Transcribe exactly everything in the data below from the line containing "Opportunity Costs" down to the line containing "The data protection declarati", both lines included and nothing further.

EXTRACTED INFORMATION —
────

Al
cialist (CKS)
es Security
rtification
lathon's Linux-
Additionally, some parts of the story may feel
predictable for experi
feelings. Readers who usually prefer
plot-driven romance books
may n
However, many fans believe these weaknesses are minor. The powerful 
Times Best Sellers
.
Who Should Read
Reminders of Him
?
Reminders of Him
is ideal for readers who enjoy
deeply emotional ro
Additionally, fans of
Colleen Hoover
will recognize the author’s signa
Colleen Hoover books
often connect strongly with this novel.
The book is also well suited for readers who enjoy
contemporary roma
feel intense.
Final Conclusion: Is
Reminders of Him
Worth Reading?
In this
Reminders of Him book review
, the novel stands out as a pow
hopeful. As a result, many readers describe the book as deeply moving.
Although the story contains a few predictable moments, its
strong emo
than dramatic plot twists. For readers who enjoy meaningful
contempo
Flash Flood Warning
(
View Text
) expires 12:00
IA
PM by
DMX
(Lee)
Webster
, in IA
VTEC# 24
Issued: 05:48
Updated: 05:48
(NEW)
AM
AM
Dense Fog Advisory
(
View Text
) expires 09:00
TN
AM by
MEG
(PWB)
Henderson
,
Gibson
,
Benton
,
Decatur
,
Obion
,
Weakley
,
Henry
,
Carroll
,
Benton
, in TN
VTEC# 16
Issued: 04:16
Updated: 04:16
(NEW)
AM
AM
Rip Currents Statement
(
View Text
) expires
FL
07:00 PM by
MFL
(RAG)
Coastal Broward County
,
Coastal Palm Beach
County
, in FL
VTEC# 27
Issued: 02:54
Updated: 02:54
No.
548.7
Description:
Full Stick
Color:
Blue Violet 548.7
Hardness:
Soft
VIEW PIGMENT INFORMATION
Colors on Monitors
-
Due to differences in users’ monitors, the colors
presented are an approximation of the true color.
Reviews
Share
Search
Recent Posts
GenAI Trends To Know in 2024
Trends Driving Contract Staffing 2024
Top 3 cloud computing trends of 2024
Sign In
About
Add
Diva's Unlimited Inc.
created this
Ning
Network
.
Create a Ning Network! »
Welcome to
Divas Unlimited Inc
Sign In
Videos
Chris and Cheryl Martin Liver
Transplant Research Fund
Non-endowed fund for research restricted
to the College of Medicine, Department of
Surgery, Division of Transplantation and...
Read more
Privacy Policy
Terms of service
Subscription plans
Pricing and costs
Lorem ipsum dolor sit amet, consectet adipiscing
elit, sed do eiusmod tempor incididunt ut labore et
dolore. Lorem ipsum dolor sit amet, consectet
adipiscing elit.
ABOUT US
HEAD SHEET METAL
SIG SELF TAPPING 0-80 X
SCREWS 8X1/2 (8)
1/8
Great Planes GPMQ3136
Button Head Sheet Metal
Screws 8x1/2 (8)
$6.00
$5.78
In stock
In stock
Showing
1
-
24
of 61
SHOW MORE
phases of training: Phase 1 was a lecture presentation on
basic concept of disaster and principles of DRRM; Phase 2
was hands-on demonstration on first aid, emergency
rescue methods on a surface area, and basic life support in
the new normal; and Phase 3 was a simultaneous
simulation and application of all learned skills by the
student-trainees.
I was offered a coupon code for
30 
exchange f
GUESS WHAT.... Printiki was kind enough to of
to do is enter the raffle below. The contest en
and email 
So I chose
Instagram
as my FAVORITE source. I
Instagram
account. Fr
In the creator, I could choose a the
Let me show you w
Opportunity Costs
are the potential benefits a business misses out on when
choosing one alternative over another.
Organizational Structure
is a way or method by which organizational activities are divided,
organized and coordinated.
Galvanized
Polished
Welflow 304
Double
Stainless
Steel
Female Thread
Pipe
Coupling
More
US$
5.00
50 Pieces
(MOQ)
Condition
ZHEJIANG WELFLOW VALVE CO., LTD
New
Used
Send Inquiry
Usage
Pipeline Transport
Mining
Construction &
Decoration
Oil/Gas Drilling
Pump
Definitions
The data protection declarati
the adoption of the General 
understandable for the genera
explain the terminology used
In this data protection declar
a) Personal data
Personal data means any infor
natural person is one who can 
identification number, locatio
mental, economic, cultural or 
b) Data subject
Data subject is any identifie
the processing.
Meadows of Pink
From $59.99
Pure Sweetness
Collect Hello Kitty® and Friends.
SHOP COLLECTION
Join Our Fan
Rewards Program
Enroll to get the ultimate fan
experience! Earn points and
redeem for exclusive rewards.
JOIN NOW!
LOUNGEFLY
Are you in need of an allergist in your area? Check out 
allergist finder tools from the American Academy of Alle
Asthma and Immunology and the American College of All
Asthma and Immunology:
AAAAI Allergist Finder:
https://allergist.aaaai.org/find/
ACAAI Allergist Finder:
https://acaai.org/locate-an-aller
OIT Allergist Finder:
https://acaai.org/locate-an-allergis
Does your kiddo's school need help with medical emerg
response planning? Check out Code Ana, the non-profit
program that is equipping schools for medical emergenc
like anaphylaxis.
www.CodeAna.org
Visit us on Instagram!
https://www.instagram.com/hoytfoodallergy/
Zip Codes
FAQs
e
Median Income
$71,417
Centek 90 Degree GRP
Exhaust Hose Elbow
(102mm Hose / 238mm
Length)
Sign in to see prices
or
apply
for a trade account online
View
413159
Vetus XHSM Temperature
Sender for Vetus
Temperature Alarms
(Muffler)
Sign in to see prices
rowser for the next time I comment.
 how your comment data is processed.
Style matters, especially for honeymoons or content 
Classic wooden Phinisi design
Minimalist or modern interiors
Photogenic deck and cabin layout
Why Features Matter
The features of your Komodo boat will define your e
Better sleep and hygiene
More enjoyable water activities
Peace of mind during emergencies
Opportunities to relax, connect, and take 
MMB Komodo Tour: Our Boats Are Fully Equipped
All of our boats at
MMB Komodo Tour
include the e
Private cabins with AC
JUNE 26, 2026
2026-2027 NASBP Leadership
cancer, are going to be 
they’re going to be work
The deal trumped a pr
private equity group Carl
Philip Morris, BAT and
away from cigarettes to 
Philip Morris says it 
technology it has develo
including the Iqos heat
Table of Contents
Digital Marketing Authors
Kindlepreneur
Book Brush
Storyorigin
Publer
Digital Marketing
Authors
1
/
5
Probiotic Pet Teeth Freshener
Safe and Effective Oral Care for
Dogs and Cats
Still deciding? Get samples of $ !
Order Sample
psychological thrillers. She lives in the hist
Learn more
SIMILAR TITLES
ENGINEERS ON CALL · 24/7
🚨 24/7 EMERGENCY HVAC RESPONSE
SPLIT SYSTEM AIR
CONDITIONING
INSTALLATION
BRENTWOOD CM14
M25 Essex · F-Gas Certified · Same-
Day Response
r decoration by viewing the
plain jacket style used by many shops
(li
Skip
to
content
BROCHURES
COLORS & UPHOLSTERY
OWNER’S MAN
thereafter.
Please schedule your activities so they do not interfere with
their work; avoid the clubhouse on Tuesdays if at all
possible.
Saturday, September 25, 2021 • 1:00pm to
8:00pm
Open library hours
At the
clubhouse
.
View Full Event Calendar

────

EXERCISE SOLUTION —
Opportunity Costs
are the potential benefits a business misses out on when
choosing one alternative over another.
Organizational Structure
is a way or method by which organizational activities are divided,
organized and coordinated.
Galvanized
Polished
Welflow 304
Double
Stainless
Steel
Female Thread
Pipe
Coupling
More
US$
5.00
50 Pieces
(MOQ)
Condition
ZHEJIANG WELFLOW VALVE CO., LTD
New
Used
Send Inquiry
Usage
Pipeline Transport
Mining
Construction &
Decoration
Oil/Gas Drilling
Pump
Definitions
The data protection declarati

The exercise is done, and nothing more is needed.